— Data for analysis —
--

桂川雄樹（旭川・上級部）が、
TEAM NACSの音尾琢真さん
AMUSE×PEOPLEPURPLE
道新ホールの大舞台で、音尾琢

--

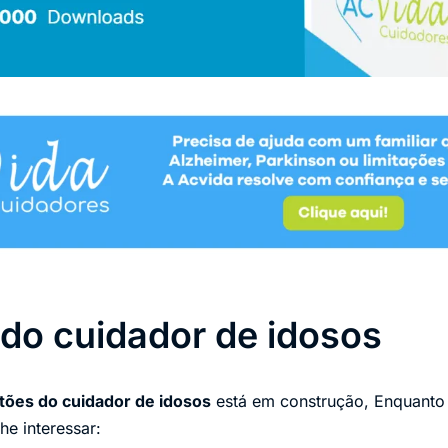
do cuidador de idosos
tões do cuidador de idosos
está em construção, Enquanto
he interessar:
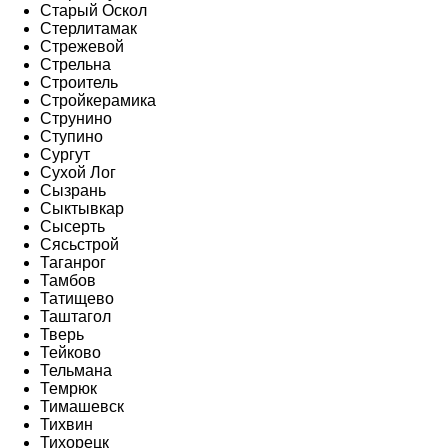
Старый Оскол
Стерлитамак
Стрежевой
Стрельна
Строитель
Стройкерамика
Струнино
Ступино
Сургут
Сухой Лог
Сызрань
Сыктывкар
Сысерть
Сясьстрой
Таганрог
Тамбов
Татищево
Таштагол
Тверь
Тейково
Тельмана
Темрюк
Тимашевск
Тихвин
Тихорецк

--

— What is required —
Where does "idosos" appear in the records above? Copy each line that holds it.

— Response —
do cuidador de idosos
tões do cuidador de idosos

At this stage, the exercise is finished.